Volume 1, Number 4, January 2001

MUSINGS ABOUT 21ST CENTURY MEDICINE
 Leonard Klinghoffer, M.D. (PBK Pennsylvania 1949)

While reading my morning newspaper a few weeks ago, I came across a tiny article in a reprint of page one of a newspaper dated February, 1945. A Pennsylvania state senator, whose 8 year old son died following an operation to remove a birthmark, introduced a bill into the legislature that would require a thorough physical examination of any patient about to undergo a surgical operation. He asserted that no temperature reading, blood pressure or other examination was made before his son's operation. My, what a long way we have come since 1945, and what a longer way since the beginning of the 20th century.

Since the institution of Medicare and the development of various third parties including HMO's, the doctor-patient relationship has suffered and the cost of medical care has risen. There has been a rise in malpractice claims and an increase in liability premiums. Would that 1945 Pennsylvania senator's son still be alive if his operation had been performed in today's medical atmosphere, and if not, what would that senator's behavior be today? I can think of several possible scenarios, all ugly.

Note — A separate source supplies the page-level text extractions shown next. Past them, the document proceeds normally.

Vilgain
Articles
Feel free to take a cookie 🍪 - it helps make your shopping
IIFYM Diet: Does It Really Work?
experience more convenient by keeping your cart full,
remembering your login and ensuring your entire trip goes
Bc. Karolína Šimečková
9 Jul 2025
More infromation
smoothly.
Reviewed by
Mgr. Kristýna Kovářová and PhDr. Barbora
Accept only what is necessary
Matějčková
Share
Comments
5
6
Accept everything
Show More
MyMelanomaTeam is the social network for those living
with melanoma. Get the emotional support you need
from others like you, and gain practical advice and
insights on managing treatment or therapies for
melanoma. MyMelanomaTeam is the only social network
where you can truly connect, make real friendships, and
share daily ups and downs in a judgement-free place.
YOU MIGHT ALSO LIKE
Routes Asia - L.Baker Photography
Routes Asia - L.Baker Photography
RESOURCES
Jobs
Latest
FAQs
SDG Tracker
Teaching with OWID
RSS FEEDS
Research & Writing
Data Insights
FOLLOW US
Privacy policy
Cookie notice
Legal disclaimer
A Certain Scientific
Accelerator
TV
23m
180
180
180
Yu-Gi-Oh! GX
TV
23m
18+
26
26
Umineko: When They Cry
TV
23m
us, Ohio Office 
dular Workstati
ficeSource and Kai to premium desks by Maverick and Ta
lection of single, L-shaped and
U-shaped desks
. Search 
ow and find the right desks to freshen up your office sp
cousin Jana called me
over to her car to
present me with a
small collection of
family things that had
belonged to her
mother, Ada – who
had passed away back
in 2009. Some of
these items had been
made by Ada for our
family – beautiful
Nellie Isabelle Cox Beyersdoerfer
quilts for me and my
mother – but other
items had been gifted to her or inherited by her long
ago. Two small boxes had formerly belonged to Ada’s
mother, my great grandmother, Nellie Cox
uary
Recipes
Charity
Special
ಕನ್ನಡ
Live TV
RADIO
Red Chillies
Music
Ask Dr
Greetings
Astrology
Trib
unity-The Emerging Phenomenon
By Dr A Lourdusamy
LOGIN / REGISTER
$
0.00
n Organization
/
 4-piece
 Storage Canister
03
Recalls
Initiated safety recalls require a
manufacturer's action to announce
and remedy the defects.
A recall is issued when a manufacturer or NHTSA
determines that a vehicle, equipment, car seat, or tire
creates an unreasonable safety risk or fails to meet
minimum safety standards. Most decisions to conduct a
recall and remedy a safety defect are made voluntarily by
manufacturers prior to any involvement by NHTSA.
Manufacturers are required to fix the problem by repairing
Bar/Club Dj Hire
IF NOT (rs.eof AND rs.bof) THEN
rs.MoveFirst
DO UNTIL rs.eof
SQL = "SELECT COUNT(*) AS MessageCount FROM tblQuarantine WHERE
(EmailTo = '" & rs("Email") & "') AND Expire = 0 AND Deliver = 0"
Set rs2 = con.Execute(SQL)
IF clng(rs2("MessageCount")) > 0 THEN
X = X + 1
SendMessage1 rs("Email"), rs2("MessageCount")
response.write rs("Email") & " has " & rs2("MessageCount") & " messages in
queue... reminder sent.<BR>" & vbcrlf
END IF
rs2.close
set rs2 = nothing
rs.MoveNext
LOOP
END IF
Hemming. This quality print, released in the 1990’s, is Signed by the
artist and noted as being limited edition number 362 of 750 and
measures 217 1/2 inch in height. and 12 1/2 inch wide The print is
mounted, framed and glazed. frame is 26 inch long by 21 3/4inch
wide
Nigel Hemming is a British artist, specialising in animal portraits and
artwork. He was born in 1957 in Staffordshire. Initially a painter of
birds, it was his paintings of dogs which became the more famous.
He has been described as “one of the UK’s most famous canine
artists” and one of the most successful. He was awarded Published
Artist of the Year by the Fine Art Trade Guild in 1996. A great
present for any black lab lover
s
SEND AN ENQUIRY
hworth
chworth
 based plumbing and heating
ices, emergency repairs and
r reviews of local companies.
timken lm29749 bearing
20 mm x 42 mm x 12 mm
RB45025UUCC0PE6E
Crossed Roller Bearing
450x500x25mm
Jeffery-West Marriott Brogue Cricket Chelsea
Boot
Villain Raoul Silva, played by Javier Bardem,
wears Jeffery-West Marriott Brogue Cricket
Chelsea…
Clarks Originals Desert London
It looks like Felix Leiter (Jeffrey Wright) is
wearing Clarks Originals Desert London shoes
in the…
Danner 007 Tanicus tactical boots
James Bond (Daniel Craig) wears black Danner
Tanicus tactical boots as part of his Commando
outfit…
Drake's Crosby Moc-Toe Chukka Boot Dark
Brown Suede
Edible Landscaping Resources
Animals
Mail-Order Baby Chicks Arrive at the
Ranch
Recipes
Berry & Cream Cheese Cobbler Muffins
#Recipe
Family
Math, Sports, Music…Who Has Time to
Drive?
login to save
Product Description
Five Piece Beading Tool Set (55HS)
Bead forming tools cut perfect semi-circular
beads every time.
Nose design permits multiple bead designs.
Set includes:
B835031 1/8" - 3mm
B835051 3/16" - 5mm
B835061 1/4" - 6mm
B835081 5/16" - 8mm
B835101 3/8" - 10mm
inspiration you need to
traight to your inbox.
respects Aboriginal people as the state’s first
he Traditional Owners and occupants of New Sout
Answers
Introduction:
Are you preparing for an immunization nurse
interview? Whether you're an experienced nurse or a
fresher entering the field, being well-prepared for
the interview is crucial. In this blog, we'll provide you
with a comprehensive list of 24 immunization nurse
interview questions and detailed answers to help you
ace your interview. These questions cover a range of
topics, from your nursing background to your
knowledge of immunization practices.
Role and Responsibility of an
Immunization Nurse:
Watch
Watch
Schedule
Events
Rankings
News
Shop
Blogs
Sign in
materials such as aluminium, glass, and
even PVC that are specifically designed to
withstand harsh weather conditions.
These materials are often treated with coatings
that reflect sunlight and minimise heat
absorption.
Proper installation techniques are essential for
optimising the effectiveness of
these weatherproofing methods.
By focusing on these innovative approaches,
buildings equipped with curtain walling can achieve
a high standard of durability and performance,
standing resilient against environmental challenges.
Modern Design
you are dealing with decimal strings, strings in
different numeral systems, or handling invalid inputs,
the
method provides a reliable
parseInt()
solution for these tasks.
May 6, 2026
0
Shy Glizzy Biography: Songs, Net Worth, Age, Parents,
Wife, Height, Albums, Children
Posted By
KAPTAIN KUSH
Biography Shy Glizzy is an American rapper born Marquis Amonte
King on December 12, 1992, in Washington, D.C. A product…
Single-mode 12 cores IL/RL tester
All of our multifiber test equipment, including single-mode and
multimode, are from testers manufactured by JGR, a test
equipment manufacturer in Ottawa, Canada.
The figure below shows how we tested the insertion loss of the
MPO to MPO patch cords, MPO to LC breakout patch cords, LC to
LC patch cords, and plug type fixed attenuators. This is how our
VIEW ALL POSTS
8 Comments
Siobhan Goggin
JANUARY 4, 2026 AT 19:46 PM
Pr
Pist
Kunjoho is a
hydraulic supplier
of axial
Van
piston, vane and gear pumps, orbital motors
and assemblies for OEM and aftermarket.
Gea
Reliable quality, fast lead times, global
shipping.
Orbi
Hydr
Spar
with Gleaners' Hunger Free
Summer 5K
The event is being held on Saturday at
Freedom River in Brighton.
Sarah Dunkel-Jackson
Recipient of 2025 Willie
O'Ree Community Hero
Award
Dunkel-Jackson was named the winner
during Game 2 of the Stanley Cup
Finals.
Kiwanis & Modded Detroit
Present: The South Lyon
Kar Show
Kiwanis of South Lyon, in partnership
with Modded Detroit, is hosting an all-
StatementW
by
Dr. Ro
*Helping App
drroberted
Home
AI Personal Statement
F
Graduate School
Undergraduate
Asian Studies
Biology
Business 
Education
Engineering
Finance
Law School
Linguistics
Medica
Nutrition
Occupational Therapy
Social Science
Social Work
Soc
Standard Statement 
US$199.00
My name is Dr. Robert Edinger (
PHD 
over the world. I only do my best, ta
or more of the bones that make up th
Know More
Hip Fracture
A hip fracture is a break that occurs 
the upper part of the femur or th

As medical treatment has expanded, the delivery of medical care has become an industry requiring supervision and  regulation. As early as 1910, Dr. Ernest Codman proposed the "End result system of hospital standardization" in which a hospital would track every patient it treated long enough to determine whether the treatment was effective. If the treatment was not effective, the hospital would attempt to determine why so that similar cases could be treated successfully in the future. In 1917 Codman alerted the medical profession to errors, and for his efforts he was labeled the "Improper Bostonian". At about that time, the American College of Surgeons was founded by a colleague of Dr. Codman and the " End Result" System became the stated objective of the College. Minimum standards for hospitals were developed  and on-site inspections of hospitals were begun.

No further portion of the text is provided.